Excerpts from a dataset

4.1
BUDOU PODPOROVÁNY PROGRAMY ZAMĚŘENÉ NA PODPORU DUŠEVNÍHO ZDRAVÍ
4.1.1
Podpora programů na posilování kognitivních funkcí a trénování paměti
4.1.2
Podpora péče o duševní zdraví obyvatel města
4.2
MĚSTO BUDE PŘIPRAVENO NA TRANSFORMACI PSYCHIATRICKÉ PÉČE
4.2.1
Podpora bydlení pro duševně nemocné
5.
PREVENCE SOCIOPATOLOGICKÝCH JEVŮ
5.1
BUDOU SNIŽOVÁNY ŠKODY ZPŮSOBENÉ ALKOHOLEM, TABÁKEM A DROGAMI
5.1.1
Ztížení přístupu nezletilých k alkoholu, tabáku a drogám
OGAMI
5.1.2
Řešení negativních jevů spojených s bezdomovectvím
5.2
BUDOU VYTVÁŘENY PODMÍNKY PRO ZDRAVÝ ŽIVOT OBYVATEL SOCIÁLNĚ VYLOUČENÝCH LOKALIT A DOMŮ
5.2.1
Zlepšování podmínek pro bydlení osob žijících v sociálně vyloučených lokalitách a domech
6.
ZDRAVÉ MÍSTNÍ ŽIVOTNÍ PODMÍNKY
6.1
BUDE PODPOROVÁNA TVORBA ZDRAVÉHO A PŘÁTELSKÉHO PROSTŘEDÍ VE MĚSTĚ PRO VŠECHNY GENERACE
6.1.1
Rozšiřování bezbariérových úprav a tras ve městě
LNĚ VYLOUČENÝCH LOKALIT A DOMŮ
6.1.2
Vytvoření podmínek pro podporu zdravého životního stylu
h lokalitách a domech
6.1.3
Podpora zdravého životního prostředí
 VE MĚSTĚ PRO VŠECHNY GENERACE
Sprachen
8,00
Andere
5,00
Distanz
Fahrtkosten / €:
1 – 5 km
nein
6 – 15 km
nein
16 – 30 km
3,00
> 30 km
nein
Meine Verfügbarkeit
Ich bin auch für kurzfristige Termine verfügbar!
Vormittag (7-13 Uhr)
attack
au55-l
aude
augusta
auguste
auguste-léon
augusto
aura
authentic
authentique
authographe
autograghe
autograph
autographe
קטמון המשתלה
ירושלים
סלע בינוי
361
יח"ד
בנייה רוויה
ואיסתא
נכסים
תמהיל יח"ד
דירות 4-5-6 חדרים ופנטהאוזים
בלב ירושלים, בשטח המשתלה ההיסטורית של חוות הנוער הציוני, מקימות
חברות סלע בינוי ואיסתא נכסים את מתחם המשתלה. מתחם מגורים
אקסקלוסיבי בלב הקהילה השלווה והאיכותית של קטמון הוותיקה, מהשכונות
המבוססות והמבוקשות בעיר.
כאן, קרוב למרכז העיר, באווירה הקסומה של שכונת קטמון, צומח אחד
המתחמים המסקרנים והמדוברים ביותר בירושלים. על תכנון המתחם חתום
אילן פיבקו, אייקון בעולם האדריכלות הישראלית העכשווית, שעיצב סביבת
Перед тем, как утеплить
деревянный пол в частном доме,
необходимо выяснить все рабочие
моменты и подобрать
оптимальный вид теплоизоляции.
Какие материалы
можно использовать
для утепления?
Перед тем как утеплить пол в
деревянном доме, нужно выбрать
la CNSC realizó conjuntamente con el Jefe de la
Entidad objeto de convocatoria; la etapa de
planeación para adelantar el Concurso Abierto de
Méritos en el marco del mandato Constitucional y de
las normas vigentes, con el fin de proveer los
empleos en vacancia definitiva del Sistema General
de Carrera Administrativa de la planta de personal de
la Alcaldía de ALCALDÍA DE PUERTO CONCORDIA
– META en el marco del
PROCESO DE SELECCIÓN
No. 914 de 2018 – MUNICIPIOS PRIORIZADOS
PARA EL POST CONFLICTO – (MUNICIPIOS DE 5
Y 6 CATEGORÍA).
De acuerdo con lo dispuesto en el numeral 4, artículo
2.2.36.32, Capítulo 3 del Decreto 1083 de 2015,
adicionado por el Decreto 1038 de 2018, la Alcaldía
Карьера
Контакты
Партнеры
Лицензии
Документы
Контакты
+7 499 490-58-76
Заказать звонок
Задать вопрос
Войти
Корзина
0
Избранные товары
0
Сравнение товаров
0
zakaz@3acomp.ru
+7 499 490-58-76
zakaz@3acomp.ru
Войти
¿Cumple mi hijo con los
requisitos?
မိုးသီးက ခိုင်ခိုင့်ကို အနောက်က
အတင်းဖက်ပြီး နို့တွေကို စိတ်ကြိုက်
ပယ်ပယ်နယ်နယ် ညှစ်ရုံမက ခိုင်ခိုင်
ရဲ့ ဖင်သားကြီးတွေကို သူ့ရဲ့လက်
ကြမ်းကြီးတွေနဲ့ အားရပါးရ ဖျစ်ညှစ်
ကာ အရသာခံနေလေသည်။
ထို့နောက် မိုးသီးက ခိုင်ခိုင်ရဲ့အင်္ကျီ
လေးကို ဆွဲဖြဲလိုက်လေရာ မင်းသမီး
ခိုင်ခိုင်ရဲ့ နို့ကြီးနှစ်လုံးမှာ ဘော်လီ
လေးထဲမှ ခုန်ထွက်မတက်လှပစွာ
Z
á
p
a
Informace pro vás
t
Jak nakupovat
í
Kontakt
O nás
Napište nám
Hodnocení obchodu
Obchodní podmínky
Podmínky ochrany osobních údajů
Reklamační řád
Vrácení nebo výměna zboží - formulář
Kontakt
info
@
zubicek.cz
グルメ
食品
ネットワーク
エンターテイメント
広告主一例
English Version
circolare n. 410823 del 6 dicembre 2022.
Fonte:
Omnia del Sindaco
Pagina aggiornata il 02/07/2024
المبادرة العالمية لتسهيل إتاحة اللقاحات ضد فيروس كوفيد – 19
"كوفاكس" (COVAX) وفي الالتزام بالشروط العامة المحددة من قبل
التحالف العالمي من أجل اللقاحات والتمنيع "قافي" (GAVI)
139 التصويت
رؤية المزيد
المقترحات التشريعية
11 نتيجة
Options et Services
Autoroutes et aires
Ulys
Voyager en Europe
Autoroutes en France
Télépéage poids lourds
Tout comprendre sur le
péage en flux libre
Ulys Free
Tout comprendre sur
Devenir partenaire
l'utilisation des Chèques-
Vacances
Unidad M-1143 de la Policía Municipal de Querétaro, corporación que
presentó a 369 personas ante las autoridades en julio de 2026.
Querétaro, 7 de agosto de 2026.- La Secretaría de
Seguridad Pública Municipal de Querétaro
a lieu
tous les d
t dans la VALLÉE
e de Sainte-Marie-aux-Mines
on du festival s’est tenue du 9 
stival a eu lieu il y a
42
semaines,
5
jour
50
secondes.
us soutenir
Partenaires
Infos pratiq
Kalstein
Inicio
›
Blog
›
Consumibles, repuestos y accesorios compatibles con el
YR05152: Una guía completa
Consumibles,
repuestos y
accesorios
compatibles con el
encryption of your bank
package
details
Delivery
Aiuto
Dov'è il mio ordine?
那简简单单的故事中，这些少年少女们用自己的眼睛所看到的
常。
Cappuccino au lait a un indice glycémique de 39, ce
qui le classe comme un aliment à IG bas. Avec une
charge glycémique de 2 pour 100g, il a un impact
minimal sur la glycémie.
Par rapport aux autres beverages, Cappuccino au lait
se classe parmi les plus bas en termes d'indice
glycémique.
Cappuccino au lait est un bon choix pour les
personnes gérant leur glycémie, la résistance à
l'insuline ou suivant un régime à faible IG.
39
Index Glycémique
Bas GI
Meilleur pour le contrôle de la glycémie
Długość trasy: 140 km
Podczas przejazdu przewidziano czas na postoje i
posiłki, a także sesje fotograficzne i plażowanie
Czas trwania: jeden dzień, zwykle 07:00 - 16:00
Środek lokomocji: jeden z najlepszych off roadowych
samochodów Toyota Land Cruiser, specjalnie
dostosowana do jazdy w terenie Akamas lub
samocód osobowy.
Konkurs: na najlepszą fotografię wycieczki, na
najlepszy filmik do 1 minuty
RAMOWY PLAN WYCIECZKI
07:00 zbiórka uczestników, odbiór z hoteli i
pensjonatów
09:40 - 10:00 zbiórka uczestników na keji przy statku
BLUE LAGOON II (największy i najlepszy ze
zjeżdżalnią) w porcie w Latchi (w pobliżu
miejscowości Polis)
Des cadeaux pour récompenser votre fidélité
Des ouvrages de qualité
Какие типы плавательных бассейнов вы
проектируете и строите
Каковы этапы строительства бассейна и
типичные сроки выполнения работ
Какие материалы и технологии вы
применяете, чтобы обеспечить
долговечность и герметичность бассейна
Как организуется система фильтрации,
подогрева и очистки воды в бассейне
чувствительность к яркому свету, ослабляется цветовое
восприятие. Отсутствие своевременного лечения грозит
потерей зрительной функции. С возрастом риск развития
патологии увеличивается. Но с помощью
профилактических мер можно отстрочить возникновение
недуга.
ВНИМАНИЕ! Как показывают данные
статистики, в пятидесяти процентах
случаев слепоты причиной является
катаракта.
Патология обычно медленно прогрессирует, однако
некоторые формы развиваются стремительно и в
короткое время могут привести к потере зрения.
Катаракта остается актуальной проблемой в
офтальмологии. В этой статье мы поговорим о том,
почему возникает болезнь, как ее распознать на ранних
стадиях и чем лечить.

What to produce:
Whenever "Autoroutes" occurs in a line of the entries, copy that line.

Task result:
Autoroutes et aires
Autoroutes en France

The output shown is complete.